L’hiver
Il faut qu’on ait au ciel bien de la neige à vendre,
Pour qu’on en voie encor tant de voitures pendre
Dans les nuages gris, quoique tout soit déjà
Couvert par celle dont il nous avantagea...
Tiens, cet homme... on dirait qu’il revient de l’emplette...
Il en a sur le dos une charge complète,
Et s’enfuit, en courant comme un écervelé...
Pourtant, tout ce qu’il porte, il ne l’a pas volé...

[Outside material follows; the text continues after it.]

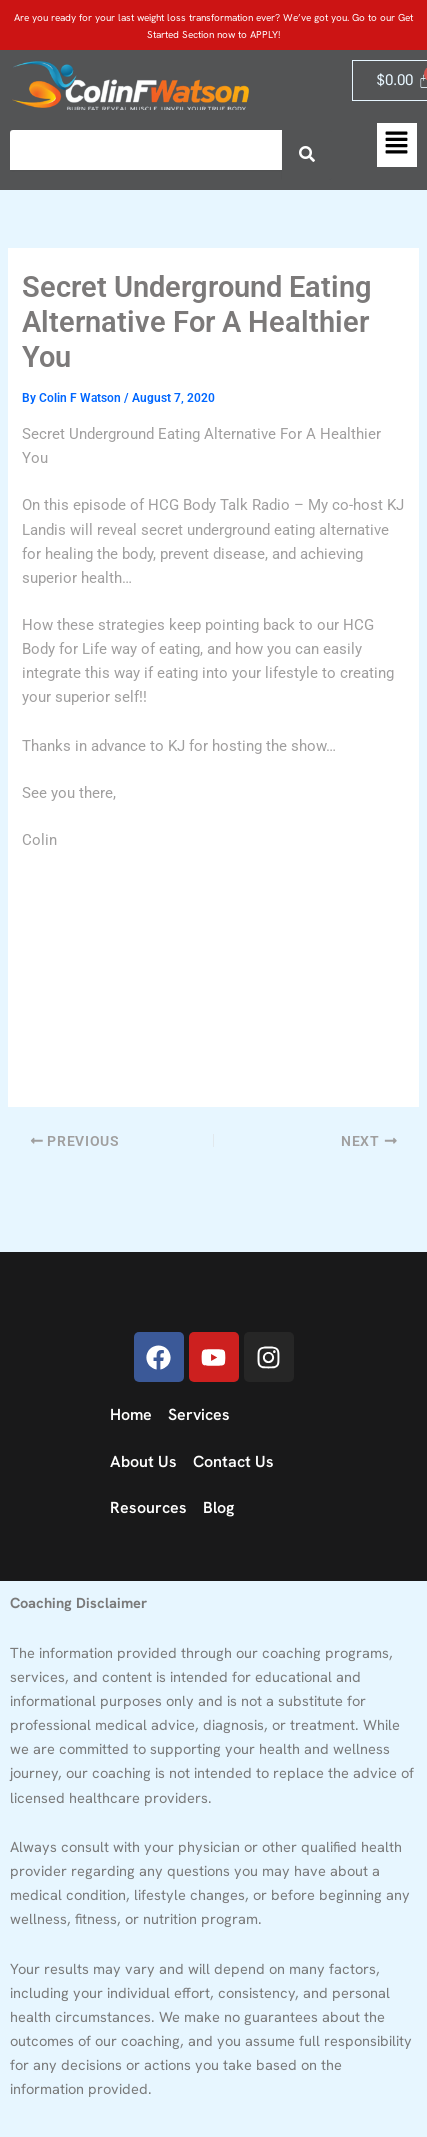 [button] (397, 145)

Quand le ciel se permet cet étrange manège,
Chaque espalier reprend sa perruque de neige,
Et se redresse avec, d’un air presque insultant,
Croyant que nul ne peut s’en procurer autant.
Neige ici, neige là, neige partout ; plus trace
De chemins ; et pourtant, sous la terre bien grasse,
Plus d’un beau grain se dit, paisible et satisfait :
– Pâque fleuri viendra, malgré le temps qu’il fait... –
Plus d’un oiseau charmant, dès que l’hiver approche,
Ira vite se cacher dans les vieux trous de roche,
Et laisse le bon Dieu faire ce qu’il voudra,
Bien sûr aussi qu’enfin Pâque fleuri viendra.
Puis quand, au mois d’avril, les folles hirondelles
S’en viennent retrouver leurs nids à grand bruit d’ailes,
Tout jette alors bien loin son linceul détesté,
Et la vie en bourgeons surgit de tout côté...
Tiens, petit... ce moineau tout frileux m’inquiète
Car voilà bien des jours qu’on le met à la diète...
Ah ! nous ne sommes pins au temps de la moisson,
Tu t’en aperçois bien, n’est-ce pas mon garçon ?
Tiens, tiens, régale-toi ; mais à tes frères pense
Pour demain, car je veux, en garnissant leur panse,
Te prouver que l’on trouve encor de bonnes gens,
Et que Dieu prend pitié des moineaux indigents.
Jean-Pierre HEBEL.
Traduit de l’allemand par Max Buchon.